The early ’00s suffered from nostalgia trips by people who grew up in the ’90s: Ben Folds Five devotees who refuse to accept the Ben Folds One, Weezer fans who want Pinkerton perpetually recycled (and, to be fair, the latest Weezer album is awful), and Counting Crows devotees who need to compare every new Crows album to August And Everything After. The latter group was hard on Hard Candy. It may not be the (rather overrated) debut’s equal, but it certainly is more upbeat — and Duritz finally stops going on about the heartbreaking Elisabeth. Admittedly, Hard Candy includes some filler material, but this is the age of WinAmp which allows the listener to re-sequence albums (if only to avoid the ghastly American Girls). If some of the album is frustratingly disappointing, the other half comprises some of Counting Crows’ finest moments. Holiday In Spain is gorgeous, even if the album version is rendered entirely redundant by the gorgeous live version on the New Amsterdam album, which was recorded on the Hard Candy tour. Counting Crows have referenced The Band throughout their career; here their heroes get a namecheck by way of noting Richard Manuel’s death (even if The Band’s late, bearded singer serves only as a MacGuffin to a reflection on a relationship).
The are at least two types of Ben Folds fans: those who don’t think that Folds has ever topped the work he did in union with with Robert Sledge and Darren Jessee as the ironically named Ben Folds Five, and those who prefer his more mature solo output. Put me down as belonging in the latter group. While the very funny title track, the driving Zak And Sara, Annie Waits or Not The Same would fit snugly in the Ben Folds Five canon, Folds’ solo debut exhibited a greater empathy for the subjects of his lyrics. On Rockin’ The Suburbs (released on September 11), Folds took the baton from BFF songs such as Brick, Don’t Change Your Plans or Best Imitation Of Myself, musically and lyrically.

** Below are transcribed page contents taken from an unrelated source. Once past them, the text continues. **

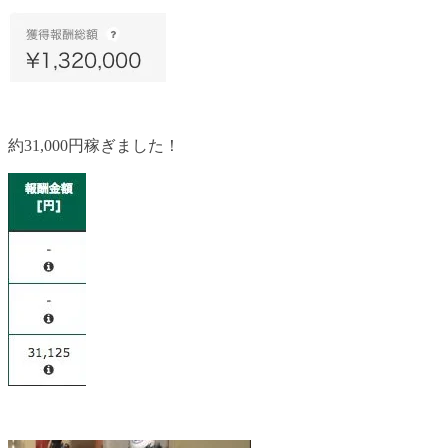
約31,000円稼ぎました！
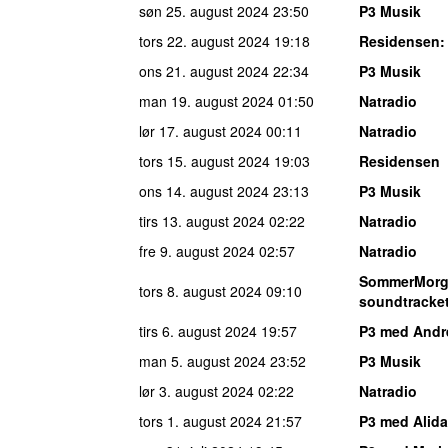
søn 25. august 2024
23:50
P3 Musik
tors 22. august 2024
19:18
Residensen
:
ons 21. august 2024
22:34
P3 Musik
man 19. august 2024
01:50
Natradio
lør 17. august 2024
00:11
Natradio
tors 15. august 2024
19:03
Residensen
ons 14. august 2024
23:13
P3 Musik
tirs 13. august 2024
02:22
Natradio
fre 9. august 2024
02:57
Natradio
SommerMor
tors 8. august 2024
09:10
soundtracket
tirs 6. august 2024
19:57
P3 med And
man 5. august 2024
23:52
P3 Musik
lør 3. august 2024
02:22
Natradio
tors 1. august 2024
21:57
P3 med Alida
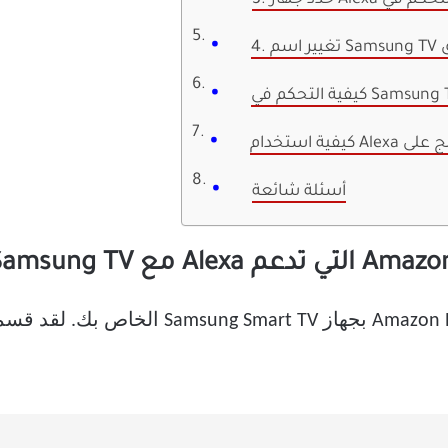
أسئلة شائعة
اتبع الخطوات أدناه لتوصيل جهاز Amazon Echo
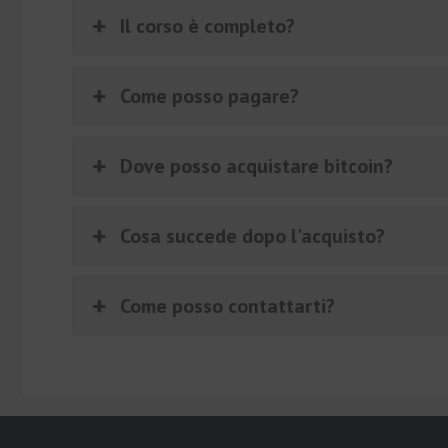
Il corso è completo?
Come posso pagare?
Dove posso acquistare bitcoin?
Cosa succede dopo l'acquisto?
Come posso contattarti?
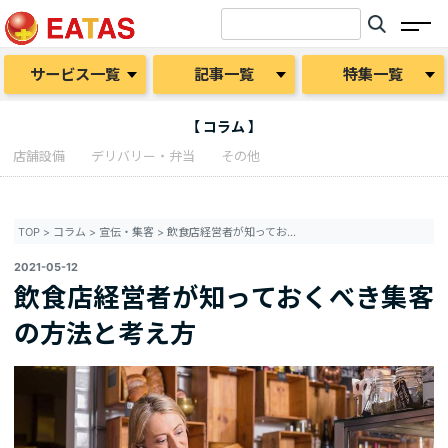
サービス一覧
記事一覧
特集一覧
【 コラム 】
店舗設備
デリバリー・弁当
その他
TOP
>
コラム
>
宣伝・集客
>
飲食店経営者が知っておくべき集客の方法と考え方
2021-05-12
飲食店経営者が知っておくべき集客
の方法と考え方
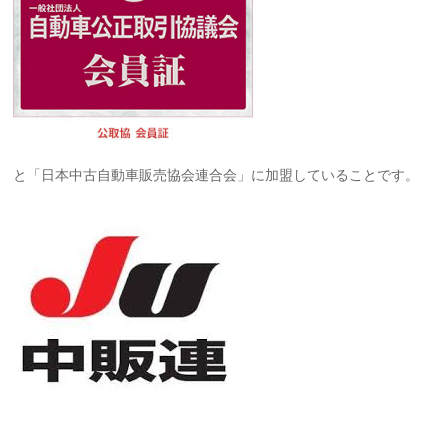
と「日本中古自動車販売協会連合会」に加盟していることです。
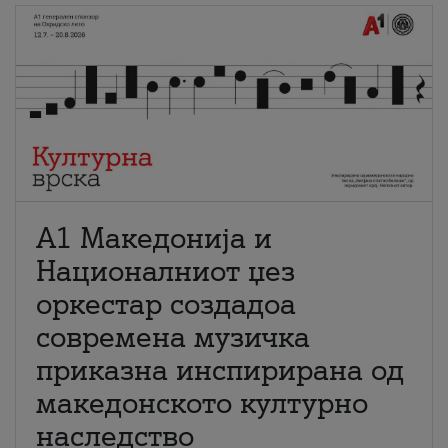
А1 Македонија и
Националниот џез
оркестар создадоа
современа музичка
приказна инспирирана од
македонското културно
наследство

The first time I saw the Hedwig and the Angry Inch, I was gobsmacked. The curious storyline, the intense performances, the incongruous humour (black GIs in East Berlin!), the imaginative setpieces, the animation and costumes, and, above all, the fantastic music, written by Stephen Trask and performed mostly by John Cameron Mitchell as the genitally mutilated Hedwig, which ranges from ballads and punk to Ziggy-style glam rock.
Before the Idols franchise spewed forth disposable singers of debatable ability, at least in South Africa, televised talent shows in the country brought several artists of notable aptitude to the public’s attention. One of these was Judith Sephuma, born in the northern town of Polokwane (then Pietersburg) and a music graduate from the University of Cape Town. Her 2001 debut album is a captivating blend of jazz and Afro-pop which fully met, and even exceeded, the expectations observers had invested in the artist since her performance at the inauguration of President Thabo Mbeki in 1999, a year before she made a huge impression at the misnamed North Sea Jazz Festival in Cape Town (the local equivalent of the Montreaux festival). If the wonderful Randy Crawford had been South African, this is what she might have sounded like.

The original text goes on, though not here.